Automatic Topic Discovery in Political Blog Posts

Web data mining is a major component in the data science activities landscape. With its use, we can track brand mentions from social media statuses, policy sentiment on forums and "hot" topics from political blog posts.

In this article, we'll ding into the posts from the politics's rubric of the site Journal Du Cameroun (JDC) to find what are the topics developed there. The scraping was done on May the 10th 2017 and the dataset includes 136 articles between February 17, 2017 and May 9, 2017.

Disclamer: At the time of the publication of this article, the author is not associated or linked in any order with the site journalducameroun.com. Nor does he have a preference for that editorial line in particular. The site was just used for the purpose of illustration.

The full code of this article is available on github.

Data Collection

In this article, as mentioned earlier, we'll use the data from JDC and before that, we need to fecth the data (text content) from the articles on the site, and the act of doing so is call scraping. Web scraping can be complicated because you need to take care of a lot of things (caching, redirection, timeout, etc...) and if you're in the position that you just need the data to get things done, it can be very frustrating. Hopefully, there is scrapy, a Python and one of the most used sraping framework out there.
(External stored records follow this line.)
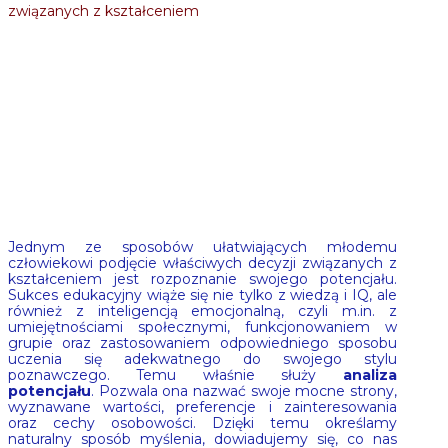
związanych z kształceniem
Jednym ze sposobów ułatwiających młodemu
człowiekowi podjęcie właściwych decyzji związanych z
kształceniem jest rozpoznanie swojego potencjału.
Sukces edukacyjny wiąże się nie tylko z wiedzą i IQ, ale
również z inteligencją emocjonalną, czyli m.in. z
umiejętnościami społecznymi, funkcjonowaniem w
grupie oraz zastosowaniem odpowiedniego sposobu
uczenia się adekwatnego do swojego stylu
poznawczego. Temu właśnie służy
analiza
potencjału
. Pozwala ona nazwać swoje mocne strony,
wyznawane wartości, preferencje i zainteresowania
oraz cechy osobowości. Dzięki temu określamy
naturalny sposób myślenia, dowiadujemy się, co nas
One you need to do is to tell scrapy how to process the received pages, point it to a starting url and it will do the "dirty" work for you.

The installation of scrapy is really simple.

$ pip install scrapy

Or if you use the conda environment which I recommend.

$ conda install -c conda-forge scrapy

Once installed, you create a new project, move to the project folder and generate your spider.

$ scrapy startproject jdc
$ cd jdc/
$ scrapy genspider polblog

Inside the spiders folder, will be a script named polblog.py that contains something like this.

import scrapy

class PolblogSpider(scrapy.Spider):
    name = "polblog"
    start_urls = ['http://journalducameroun.com/en/category/politics/']

    def parse(self, response):

        for href in response.xpath("//ul[@class='list-post list-full ']//article/a/@href").extract():
            url = response.urljoin(href)
            yield scrapy.Request(url, callback=self.parse_post)

        next_page = response.xpath("//a[@rel='next']/@href").extract_first()
        if next_page is not None:
            url = response.urljoin(next_page)
            yield scrapy.Request(url, callback=self.parse)

    def parse_post(self, response):
        post = scrapy.Item()

        text = " ".join(response.xpath("//article[@class='post-full']//div[@class='post-content']//p/text()").extract())
        info = response.xpath("//article[@class='post-full']//p/text()").extract_first()
        h = re.search("\d+h\d+", info).group(0).replace("h", ":")
        d,m,y = re.search("\d+.\d+.\d+", info).group(0).split(".")
        date = y + "-" + m + "-" + d + " " + h

        post["url"] = response.url
        post["title"] = response.xpath("//article[@class='post-full']/h1/text()").extract_first()
        post["text"] = " ".join(map(str.strip, text.split(" ")))
        post["author"] = " ".join(re.findall("\w+", info.split("by")[1]))
        post["published"] = date

        yield post

The code above is very simple. It tells scrapy to go to the politics's category of JDC and for each post listed there, fecth the content of the post and extract its title, publish date, author and text content.

$ scrapy crawl polblog -o data/jdc-raw.en.json

Preprocessing

Before doing anaything with the collected blog posts, we need to break each post to a collection of words or chunks. It's called tokenization. During this process, we remove from the text, spaces, punctuations, stop words and other things we jugde irrelevant because they don't convey enough information to discriminate between topics in documents. For this, we will use a well established library for text analytics, spacy. The installation is as simple as the installation of scrapy. And after the installtion, we just import the library into our working environment.

import spacy

After importing the library, we load the english lexicon.

nlp = spacy.load("en")

We now stream trought the texts and transform each to a set of tokens and save them to a file. See the transform_doc in the repository.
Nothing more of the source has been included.